A tout ce monde-là, Jésus vient dire aujourd’hui : « tu sais, il y a quelqu’un qui est à la source de ton engagement.  Tu as entendu dans ton cœur l’invitation du maître.  Tu lui as répondu.  « tu auras ce qui est juste et bien plus encore, même si tu es un ouvrier de la dernière heure, même si tu t’es engagé à la dernière minute.

« Le Royaume des cieux est comparable au maître d’un domaine qui sortit afin d’embaucher des ouvriers pour travailler à sa vigne ».  Ils sort cinq fois.  L’invitation est nouvelle à chaque fois, la promesse est nouvelle à chaque fois.  Avec Dieu, c’est toujours l’heure de s’engager.  Il y a une interpellation là-dedans!  Il y a un appel qui nous est fait à nous aujourd’hui; s’engager, ça ne veut pas dire juste donner son nom pour faire partie d’un groupe de la paroisse.  Cette semaine, je ne sais pas, si c’est parce que j’étais habité par ça, j’ai été frappé par les demandes qu’on fait dans  les prières d’ouverture à la messe.  En voici des exemples : 

«  Donne-nous de te servir avec un cœur sans partage » 

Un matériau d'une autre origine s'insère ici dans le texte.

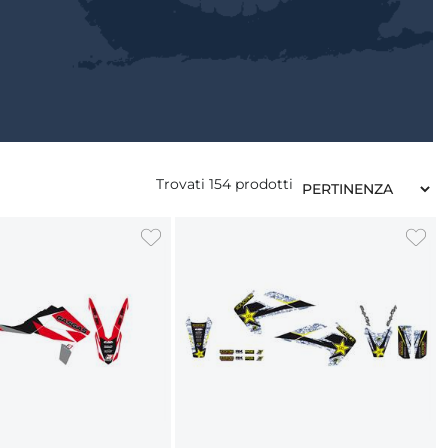
Trovati
154
prodotti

«  Accorde-nous d’être des artisans de paix... »

«  Rends-nous attentifs à faire le bien sans relâche... »

«  Fais-nous vouloir ce que tu veux... »

«  Donne-nous de suivre le Christ et de nous attacher à lui... »

Ces prières touchent tous les baptisés sans exception, les pères et les mères de famille, les célibataires, les travailleurs.  On peut tous être des ouvriers embauchés par le Seigneur pour travailler à la construction d’une terre plus juste et plus fraternelle.

Il y a bien de la chicane, de la jalousie dans la parabole.  Les ouvriers de la 1o heure ne sont pas de bonne humeur quand ils voient que les derniers reçoivent le même salaire.  On pourrait crier à l’injustice!  Je n’ai pas voulu m’arrêter à cet aspect de la parabole de Jésus.  Mais il y a une chose qui est sûre!  L’Eucharistie  que nous célébrons nous rappelle que Dieu n’a jamais qu’un don à offrir, le don de lui-même, le don de sa vie, le don de son amour.  Puisse ce don être pour chacun et chacune d’entre nous le signe de la promesse de Dieu à tous ceux et celles qui travaillent à son Royaume, à l’établissement d’un monde plus juste et plus fraternel.